ここで重要なのは、③の背側迷走神経も「副交感神経」の一種だということです。つまり、副交感神経が優位でも、それが「凍りつき」モードであれば、体は回復どころかシャットダウン状態にある。

「やる気が出ない」「体がだるい」「感情が麻痺したような感覚」「引きこもりたい」、。これらは、ブレーキを踏んでいるのではなく、ブレーカーが落ちている状態です。一見穏やかに見えますが、実は最も深い防衛反応が作動しているのです。

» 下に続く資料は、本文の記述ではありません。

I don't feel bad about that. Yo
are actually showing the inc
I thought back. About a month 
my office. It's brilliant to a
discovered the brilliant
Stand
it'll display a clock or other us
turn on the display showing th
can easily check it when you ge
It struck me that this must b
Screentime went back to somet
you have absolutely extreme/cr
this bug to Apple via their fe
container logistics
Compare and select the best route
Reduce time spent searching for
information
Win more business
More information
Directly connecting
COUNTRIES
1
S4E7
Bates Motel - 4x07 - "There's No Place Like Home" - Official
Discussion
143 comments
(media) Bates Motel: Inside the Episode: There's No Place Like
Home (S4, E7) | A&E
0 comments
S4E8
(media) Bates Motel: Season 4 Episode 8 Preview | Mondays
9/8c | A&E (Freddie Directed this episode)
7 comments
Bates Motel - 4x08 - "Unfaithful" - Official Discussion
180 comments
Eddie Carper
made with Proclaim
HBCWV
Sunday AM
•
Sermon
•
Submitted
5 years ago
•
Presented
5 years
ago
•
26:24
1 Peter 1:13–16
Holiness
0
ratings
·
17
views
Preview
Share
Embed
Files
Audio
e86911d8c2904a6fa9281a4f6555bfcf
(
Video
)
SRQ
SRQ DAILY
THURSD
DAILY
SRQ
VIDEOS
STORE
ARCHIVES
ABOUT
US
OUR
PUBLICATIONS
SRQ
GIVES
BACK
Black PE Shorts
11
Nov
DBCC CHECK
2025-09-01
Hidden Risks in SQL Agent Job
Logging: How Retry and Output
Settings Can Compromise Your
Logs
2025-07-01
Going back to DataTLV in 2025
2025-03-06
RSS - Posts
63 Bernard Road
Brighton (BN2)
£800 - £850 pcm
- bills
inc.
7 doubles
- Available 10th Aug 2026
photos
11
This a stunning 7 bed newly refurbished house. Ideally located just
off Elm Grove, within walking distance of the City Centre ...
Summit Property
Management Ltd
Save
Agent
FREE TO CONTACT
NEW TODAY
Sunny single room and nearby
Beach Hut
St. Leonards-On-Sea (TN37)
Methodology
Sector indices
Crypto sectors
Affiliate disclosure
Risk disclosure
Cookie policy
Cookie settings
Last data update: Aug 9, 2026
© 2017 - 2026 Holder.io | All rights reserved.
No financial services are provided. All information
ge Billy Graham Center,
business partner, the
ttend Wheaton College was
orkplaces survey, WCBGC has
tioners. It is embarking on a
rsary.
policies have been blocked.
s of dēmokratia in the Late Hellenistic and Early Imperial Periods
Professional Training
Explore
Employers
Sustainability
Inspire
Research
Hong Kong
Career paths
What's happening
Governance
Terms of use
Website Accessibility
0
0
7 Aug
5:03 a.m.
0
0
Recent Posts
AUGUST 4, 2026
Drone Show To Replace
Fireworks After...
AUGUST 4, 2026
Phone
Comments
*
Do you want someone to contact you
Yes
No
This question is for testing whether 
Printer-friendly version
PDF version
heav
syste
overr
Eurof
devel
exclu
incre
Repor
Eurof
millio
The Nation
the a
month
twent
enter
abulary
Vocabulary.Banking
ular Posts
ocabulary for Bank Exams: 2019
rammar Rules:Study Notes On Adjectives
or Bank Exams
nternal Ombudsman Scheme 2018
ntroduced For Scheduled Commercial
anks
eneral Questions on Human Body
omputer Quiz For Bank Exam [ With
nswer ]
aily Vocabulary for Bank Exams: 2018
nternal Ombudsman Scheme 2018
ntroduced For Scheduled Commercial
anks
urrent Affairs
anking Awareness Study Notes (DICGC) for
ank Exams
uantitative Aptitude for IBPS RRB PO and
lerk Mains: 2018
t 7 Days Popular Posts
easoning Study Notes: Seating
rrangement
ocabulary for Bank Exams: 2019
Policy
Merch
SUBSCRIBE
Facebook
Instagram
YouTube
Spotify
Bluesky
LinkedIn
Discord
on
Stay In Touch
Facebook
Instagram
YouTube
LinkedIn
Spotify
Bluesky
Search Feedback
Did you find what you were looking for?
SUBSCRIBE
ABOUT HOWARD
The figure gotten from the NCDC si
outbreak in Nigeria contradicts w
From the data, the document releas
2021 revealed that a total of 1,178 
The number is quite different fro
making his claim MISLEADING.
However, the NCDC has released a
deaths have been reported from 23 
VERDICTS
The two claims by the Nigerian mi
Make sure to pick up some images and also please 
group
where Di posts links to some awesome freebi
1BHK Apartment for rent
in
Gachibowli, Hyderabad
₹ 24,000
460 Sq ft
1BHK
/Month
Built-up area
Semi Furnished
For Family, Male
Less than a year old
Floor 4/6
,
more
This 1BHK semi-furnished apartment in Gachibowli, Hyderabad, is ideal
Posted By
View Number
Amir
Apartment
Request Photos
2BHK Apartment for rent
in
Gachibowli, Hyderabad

この3層構造を理解すると、「リラックス=副交感神経優位でいればいい」という従来の常識がいかに不十分かが分かります。大切なのは、副交感神経の中でも腹側(安心)の回路をオンにすることです。

JINENが「安心モード」を最優先にする理由

JINENボディワークのすべてのプログラムは、まず腹側迷走神経(安心モード)を起動させることから始まります。

この理論を臨床応用した研究では、神経系の状態を「マッピング」し、いま自分がどのモードにいるかを自覚させ、安全な関係性(共同調整)を通じて腹側モードへ移行させるアプローチが体系化されています [3]

JINENでは、これを具体的な身体ワークに落とし込んでいます。呼吸をゆっくり整える(迷走神経を刺激する)、胸鎖乳突筋まわりをゆるめる(迷走神経の圧迫を解放する)、耳を触る(迷走神経耳枝を刺激する)、。いずれも、腹側迷走神経を選択的に活性化し、体に「安全信号」を送るためのアプローチです。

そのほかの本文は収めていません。